Your instructions: Your output is the line containing "irrelevantes." plus all lines after it to the end of the records, reproduced exactly, with nothing else.

========================================================================

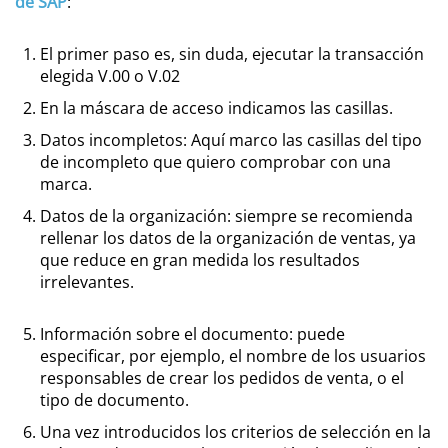
de SAP
:
El primer paso es, sin duda, ejecutar la transacción
elegida V.00 o V.02
En la máscara de acceso indicamos las casillas.
Datos incompletos: Aquí marco las casillas del tipo
de incompleto que quiero comprobar con una
marca.
Datos de la organización: siempre se recomienda
rellenar los datos de la organización de ventas, ya
que reduce en gran medida los resultados
irrelevantes.
Información sobre el documento: puede
especificar, por ejemplo, el nombre de los usuarios
responsables de crear los pedidos de venta, o el
tipo de documento.
Una vez introducidos los criterios de selección en la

========================================================================

Result:
irrelevantes.
Información sobre el documento: puede
especificar, por ejemplo, el nombre de los usuarios
responsables de crear los pedidos de venta, o el
tipo de documento.
Una vez introducidos los criterios de selección en la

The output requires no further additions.